Koltuklar yumuşaktı ve yine yumuşak yastıklar yerleştirilmişti, yerde ise birkaç puf duruyordu. Odanın en ucunda bulunan duvar, boydan boya bir konsol ile kaplanmıştı.

Konsolun üzerinde çeşitli çiçekler, çerçeveler, defterler, kitaplar, dosyalar gibi şeyler karışık şekilde duruyorken, konsolun üzerindeki raflarda ufak figürler ve maketler yer alıyordu, duvarlarda ise çeşitli tablolar.

Genel olarak renk uyumu sağlanmıştı ve odaya hakim olan renklerin göz yormaması için özen gösterilmişti. "Migren hastasıyım," dedi Ashley, etrafı dikkatle inceleyen Diana'ya.

"Renklerin yumuşak ve göz yormayan tonlarda olmasının sebebi bu. Bazen ciddi migren atakları geçiriyorum. Friday'in, benim migren ataklarım ile ilgili birkaç protokolü bile var."

Tekli koltuğun bir koluna sırtını yaslamış, diğer kolundan bacaklarını sarkıtmıştı. Sırtına ve bacaklarının altına yastık yerleştirerek Diana'ya döndü. "Aklından geçenleri okuyup cevaplamam sıkıcı olur," dedi ifadesizce. "İstediğini sor, ben de cevaplayayım."

Başını salladı Diana, aklına gelen ilk soru ile Ashley'in yüzüne baktı. "Burada bir Yenilmez ve Stark'sın," diyerek cümleye başladı. "Ama aslında, nesin sen? Yani, işin ne?"

"Genç, dahi, savaşçı ve Stark'ım." olmuştu ilk cevabı, gururlu bir gülümseme ile birlikte. "Yedi üniversite bitirdim," dedi Stark. "Londra Emperyal, MIT, Oxford, Harvard, Stanford, Columbia ve Michigan. Enerji mühendisliği, biyomühendislik, kuantum fiziği, yapay zeka mühendisliği, atom fiziği, nükleer enerji mühendisliği ve nanoteknoloji mühendisliği alanlarında doktora yaptım; Fransızca, İngilizce, İspanyolca, İtalyanca, Rusça, Almanca ve Latince dillerini biliyorum."

"Etkileyici," dedi Diana. "Peki, Yenilmezler'e nasıl katıldın?"

"Aslında," diyerek Rogers'ın mavi gözlerine baktı. "Yenilmezler'e katılmadım, Yenilmezler'i kurdum."

Diana'nın kaşları çatılmıştı. Genç kızın merakına tebessüm ederek açıklamaya koyuldu Ashley. "On altı yaşındaydım, babamla tanıştığımda. Jarvis'in, yani Friday'den önce kullandığımız dijital yardımcının sistemlerine sızdım.

"Cesaretin varsa karşıma çık," dedi. Ve ben de karşısına çıktım. Bana arkadaş olmayı teklif etti, yaşımın küçüklüğü ve zekam onu etkilemişti. Sonra, gittikçe yakınlaştık, yani, birbirimize aile olmuştuk.

Pepper ile birlikte olmasını sağladım, yardım ettim. Zırhları üzerinde birlikte çalıştık. Sonra, New York istilası gerçekleşti.

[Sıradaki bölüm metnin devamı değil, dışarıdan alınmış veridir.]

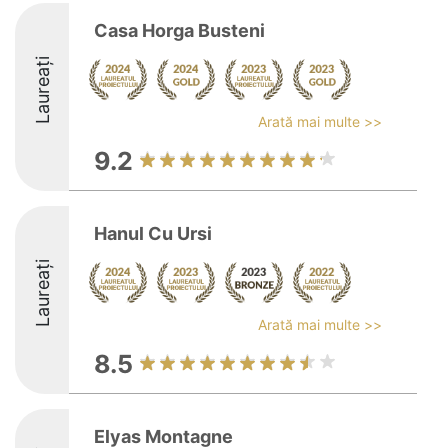
Casa Horga Busteni
Laureați
Arată mai multe >>
9.2
Hanul Cu Ursi
Laureați
Arată mai multe >>
8.5
Elyas Montagne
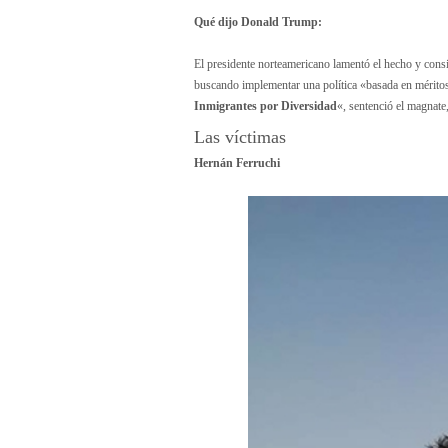
Qué dijo Donald Trump:
El presidente norteamericano lamentó el hecho y cons
buscando implementar una política «basada en mérito
Inmigrantes por Diversidad
«, sentenció el magnate
Las víctimas
Hernán Ferruchi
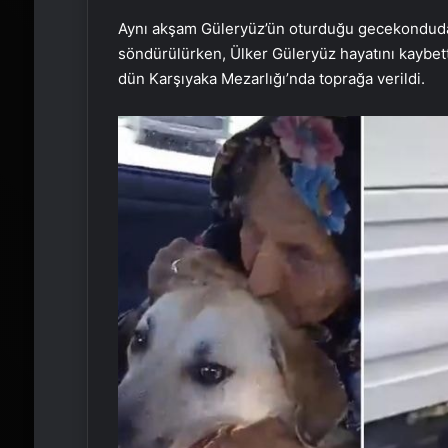
Aynı akşam Güleryüz’ün oturduğu gecekonduda y
söndürülürken, Ülker Güleryüz hayatını kaybett
dün Karşıyaka Mezarlığı’nda toprağa verildi.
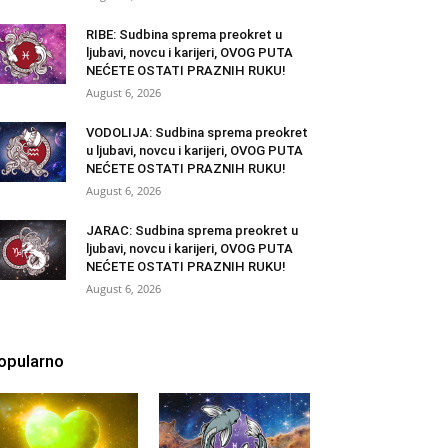
RIBE: Sudbina sprema preokret u
ljubavi, novcu i karijeri, OVOG PUTA
NEĆETE OSTATI PRAZNIH RUKU!
August 6, 2026
VODOLIJA: Sudbina sprema preokret
u ljubavi, novcu i karijeri, OVOG PUTA
NEĆETE OSTATI PRAZNIH RUKU!
August 6, 2026
JARAC: Sudbina sprema preokret u
ljubavi, novcu i karijeri, OVOG PUTA
NEĆETE OSTATI PRAZNIH RUKU!
August 6, 2026
opularno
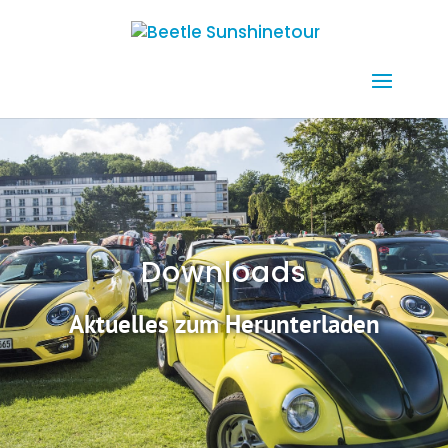
Downloads
Aktuelles zum Herunterladen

O olayda, Yüzbaşı'yı, Natasha'yı, Bruce'u, Clint'i ve Thor'u birleştirme fikri bana aitti. Ajan Coulson öldüğünde, hepsi öfkelenmişti. Loki'nin şu tuhaf asasının babama işlemeyeceğini biliyordum.

Bir takım haline geldiler, Stark Kulesi yerle bir olduğunda orası, Yenilmezler Kulesi haline geldi. Ardından, benimle tanıştılar. Kısa sürede iyi anlaştık ve ben de takımın bir parçası oldum. Yani, kısaca böyle özetleyebilirim."